It’s not Galactica. Ronald Moore and David Eick’s prequel Caprica is less gritty action-thriller and more contemplative family drama. The special effects, what few it includes, are lower quality than they were on Galactica, and the pace is much slower, with long stretches of dialogue and rather a few too many scenes of people staring off into space. To be honest, Caprica isn’t nearly as engaging as its predecessor, but complemented by Bear McCreary’s beautiful but melancholy soundtrack, it works moderately well.
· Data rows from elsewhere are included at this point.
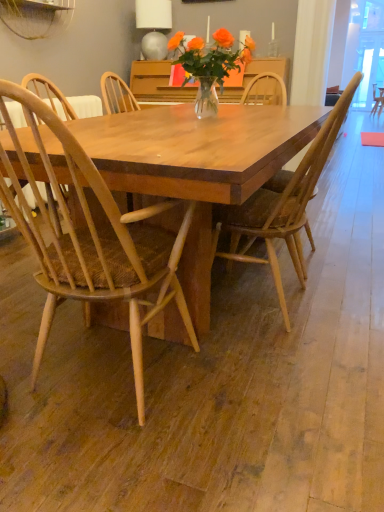 Question: In terms of width, does wooden chair at center, the 2th chair in the left-to-right sequence, look wider or thinner when compared to matte gray lampshade at upper center?

Choices:
 (A) wide
 (B) thin

Answer: (A)

Question: Would you say wooden chair at center, the 2th chair in the left-to-right sequence, is to the left or to the right of matte gray lampshade at upper center in the picture?

Choices:
 (A) left
 (B) right

Answer: (B)

Question: Considering the real-world distances, which object is closest to the matte gray lampshade at upper center?

Choices:
 (A) natural wood chair at center, which is counted as the 2th chair, starting from the right
 (B) wooden chair at center, the 2th chair in the left-to-right sequence

Answer: (B)

Question: Considering the real-world distances, which object is closest to the natural wood chair at center, which is counted as the 2th chair, starting from the right?

Choices:
 (A) matte gray lampshade at upper center
 (B) wooden chair at center, the 2th chair in the left-to-right sequence

Answer: (B) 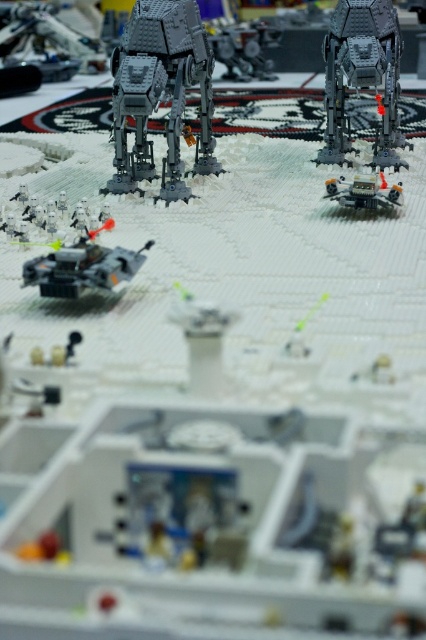 Question: Observing the image, what is the correct spatial positioning of metallic silver at-at walker at center in reference to metallic silver tank at center?

Choices:
 (A) left
 (B) right

Answer: (A)

Question: Which point is farther from the camera taking this photo?

Choices:
 (A) (324, 56)
 (B) (81, 212)

Answer: (A)

Question: Is metallic silver at-at walker at center below metallic silver tank at center?

Choices:
 (A) no
 (B) yes

Answer: (A)

Question: Which of the following is the closest to the observer?

Choices:
 (A) (350, 184)
 (B) (34, 234)
 (C) (242, 72)
 (D) (143, 104)

Answer: (B)

Question: Can you confirm if dark gray plastic walker at upper left is positioned to the left of metallic silver at-at walker at center?

Choices:
 (A) yes
 (B) no

Answer: (A)

Question: Which is farther from the metallic silver tank at center?

Choices:
 (A) matte black tank at lower left
 (B) dark gray metallic walker at upper right

Answer: (A) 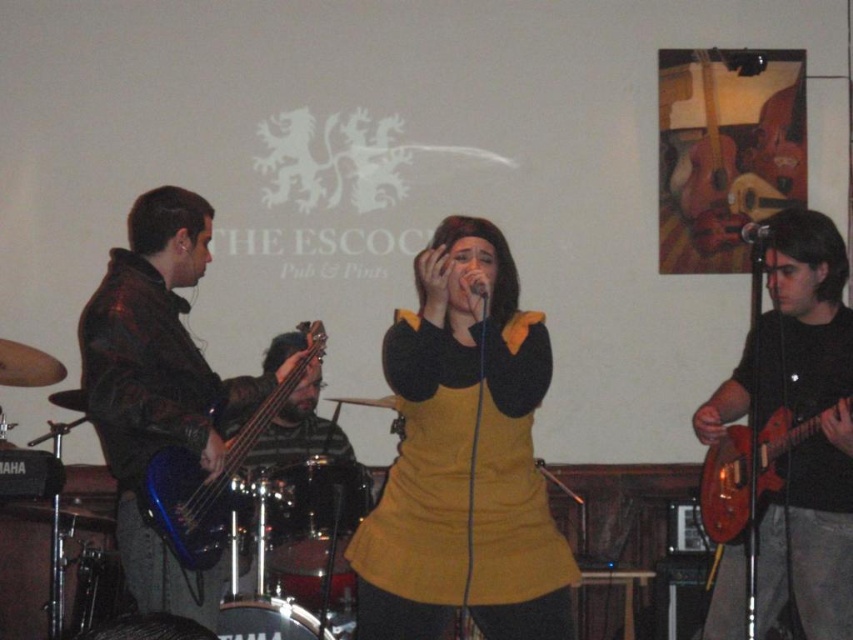 You are a stagehand who needs to place a 1.5 meter long ladder between the shiny red guitar at right and the blue glossy bass guitar at left. Can the ladder fit between them without touching either instrument?

The shiny red guitar at right and blue glossy bass guitar at left are 1.54 meters apart from each other. Since the ladder is 1.5 meters long, it can fit between them with a small gap of 4 centimeters remaining.

You are a photographer in the audience at the live music performance. You want to capture a photo that includes both the blue glossy bass guitar at left and the shiny red electric guitar at right. Based on their positions, which guitar should you focus on first to ensure both are in the frame?

The blue glossy bass guitar at left is positioned over the shiny red electric guitar at right, so focusing on the blue glossy bass guitar at left first will help ensure both guitars are in the frame.

You are a photographer at the back of the stage. You need to capture a photo where both the yellow matte dress at center and the shiny red electric guitar at right are visible. Based on their positions, which object should be placed on the left side in your camera frame?

The yellow matte dress at center is positioned on the left side of the shiny red electric guitar at right, so in your camera frame, the yellow matte dress at center should be on the left side. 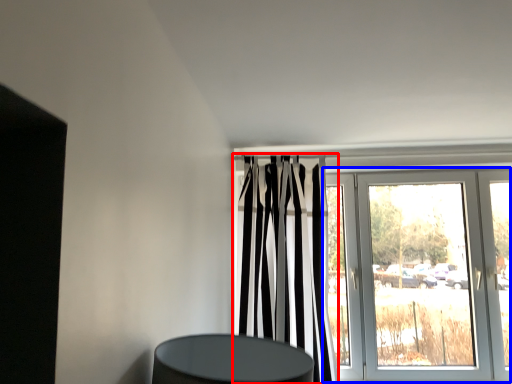 Question: Among these objects, which one is nearest to the camera, curtain (highlighted by a red box) or door (highlighted by a blue box)?

Choices:
 (A) curtain
 (B) door

Answer: (A) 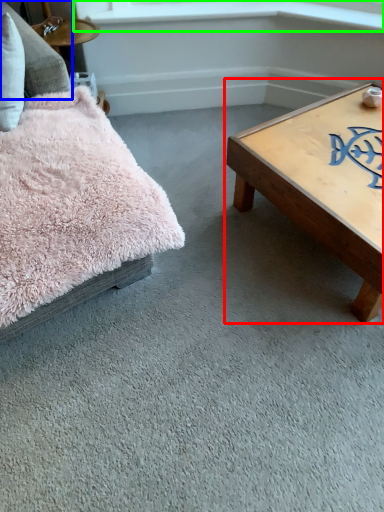 Question: Considering the real-world distances, which object is closest to coffee table (highlighted by a red box)? pillow (highlighted by a blue box) or window sill (highlighted by a green box).

Choices:
 (A) pillow
 (B) window sill

Answer: (B)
More importantly, it continues Galactica’s honest exploration of questions like what it means to be human, whether humanity can, or should, be “copied,” how technology can be used and abused, how corruption and relativism can feed religious extremism, and even (a subject we’ve discussed recently) how the life of teenagers can be much more than meets the eye.
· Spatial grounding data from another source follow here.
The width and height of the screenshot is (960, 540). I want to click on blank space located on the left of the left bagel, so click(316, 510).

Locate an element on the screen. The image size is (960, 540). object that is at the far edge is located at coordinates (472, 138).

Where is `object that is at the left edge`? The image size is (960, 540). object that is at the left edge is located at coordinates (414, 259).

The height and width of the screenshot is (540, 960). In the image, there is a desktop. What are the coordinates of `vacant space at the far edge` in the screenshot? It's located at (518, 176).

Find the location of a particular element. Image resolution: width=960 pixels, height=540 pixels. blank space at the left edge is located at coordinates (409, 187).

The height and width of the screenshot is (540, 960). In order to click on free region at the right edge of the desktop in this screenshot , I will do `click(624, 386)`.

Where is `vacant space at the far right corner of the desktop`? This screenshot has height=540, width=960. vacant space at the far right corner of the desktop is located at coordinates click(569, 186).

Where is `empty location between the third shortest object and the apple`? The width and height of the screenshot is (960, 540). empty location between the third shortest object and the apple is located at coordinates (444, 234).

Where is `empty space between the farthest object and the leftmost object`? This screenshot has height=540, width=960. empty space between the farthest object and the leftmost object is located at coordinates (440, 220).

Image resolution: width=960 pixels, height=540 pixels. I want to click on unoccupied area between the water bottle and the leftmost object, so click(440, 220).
The first sequence is particularly jarring in how it subverts our expectations and undermines our comfortable assumptions about what is “real.” Watch out though, as it includes some very explicit and disturbing sexuality and violence almost from the opening frames. It’s gratuitous—particularly when they return to it a second time later on—but it is supposed to be disturbing, for it forces us to recognize the abuse of sex and violence that many of us have already accepted in other, slightly less technologically advanced, forms of “entertainment.”
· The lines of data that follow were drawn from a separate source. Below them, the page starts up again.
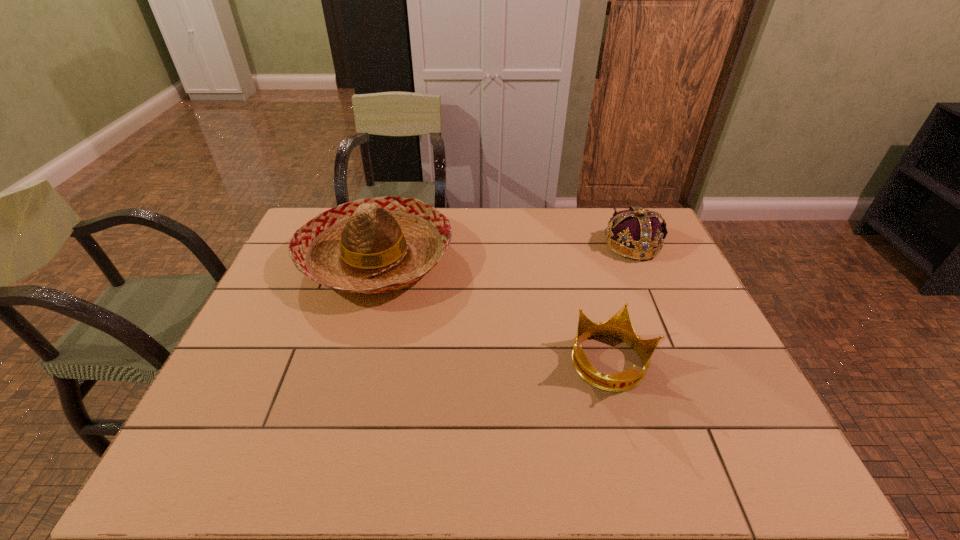 This screenshot has width=960, height=540. I want to click on vacant space in between the shortest object and the sombrero, so click(493, 310).

Locate an element on the screen. vacant space that is in between the shortest object and the leftmost object is located at coordinates (493, 310).

Where is `vacant area that lies between the second tallest object and the leftmost object`? This screenshot has width=960, height=540. vacant area that lies between the second tallest object and the leftmost object is located at coordinates (504, 252).

At what (x,y) coordinates should I click in order to perform the action: click on vacant point located between the nearest object and the second tallest object. Please return your answer as a coordinate pair (x, y). The image size is (960, 540). Looking at the image, I should click on (621, 304).

You are a GUI agent. You are given a task and a screenshot of the screen. Output one action in this format:
    pyautogui.click(x=<x>, y=<y>)
    Task: Click on the free spot between the nearer crown and the leftmost object
    
    Given the screenshot: What is the action you would take?
    tap(493, 310)

Find the location of a particular element. The image size is (960, 540). unoccupied area between the sombrero and the nearest object is located at coordinates (493, 310).

Find the location of a particular element. Image resolution: width=960 pixels, height=540 pixels. free point between the farther crown and the nearest object is located at coordinates (621, 304).

You are a GUI agent. You are given a task and a screenshot of the screen. Output one action in this format:
    pyautogui.click(x=<x>, y=<y>)
    Task: Click on the vacant area that lies between the leftmost object and the shorter crown
    This screenshot has height=540, width=960.
    Given the screenshot: What is the action you would take?
    pyautogui.click(x=493, y=310)

The width and height of the screenshot is (960, 540). In order to click on free area in between the tallest object and the nearer crown in this screenshot , I will do `click(493, 310)`.

Where is `free area in between the taller crown and the shortest object`? This screenshot has height=540, width=960. free area in between the taller crown and the shortest object is located at coordinates (621, 304). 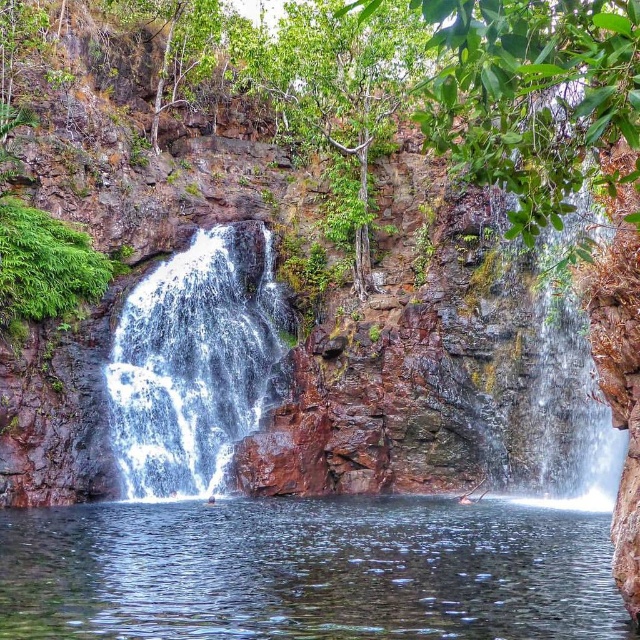 You are standing at the base of the waterfall and want to take a photo of the point at coordinates point (234, 508). Your camera has a maximum focus range of 70 meters. Will you be able to focus on that point?

The distance of point (234, 508) from viewer is 72.06 meters, which exceeds the camera maximum focus range of 70 meters. Therefore, the camera cannot focus on that point.

From the picture: You are standing at the edge of the pool and want to cross to the other side. There are two paths available. One leads through the clear water at center, and the other through the white frothy water at center left. Which path has calmer water for easier crossing?

The clear water at center has calmer water for easier crossing because it is positioned to the right of the white frothy water at center left, which is likely more turbulent due to the waterfall streams. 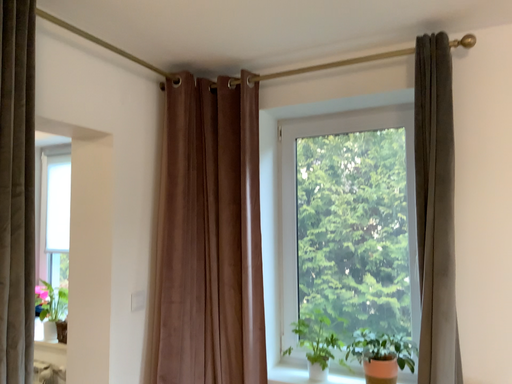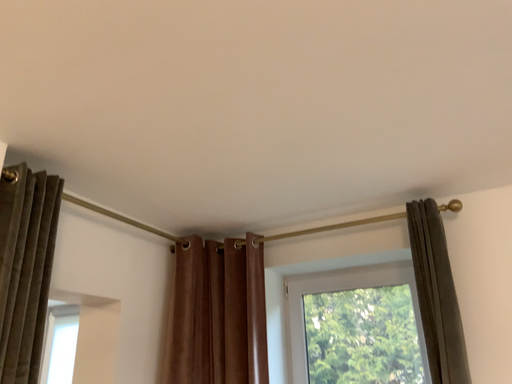 Question: Which way did the camera rotate in the video?

Choices:
 (A) rotated downward
 (B) rotated upward

Answer: (B)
In short, if you thought the flashbacks in the Galactica finale pressed the moral degradation of life on Caprica before the war, it was nothing compared to this moral anarchy. Illicit sex and drug use (and worse, it is hinted) run rampant among the young, and corruption and murder, racism and religious violence permeate society to the highest levels. Caprica city may be shiny and picturesque on the surface, but the seeds of its destruction are already sprouting from its dark undergrowth, with or without the Cylons’ help. In that way, it looks a lot like our own society.
The show’s primary focus, of course, is on the potential and danger of artificial intelligence, and the lengths to which we might go to try and cheat death, but I found it’s exploration of the potential and dangers of virtual worlds even more interesting. Caprica also provides a reasonably believable explanation for the religious extremism that the show also explored. In the midst of so much naked wickedness, it is little surprise that belief in a single God, “who knows the difference between good and evil,” would prove attractive. Unfortunately, Caprica lacks some of the care which marked the more balanced of Galactica’s treatments of religion.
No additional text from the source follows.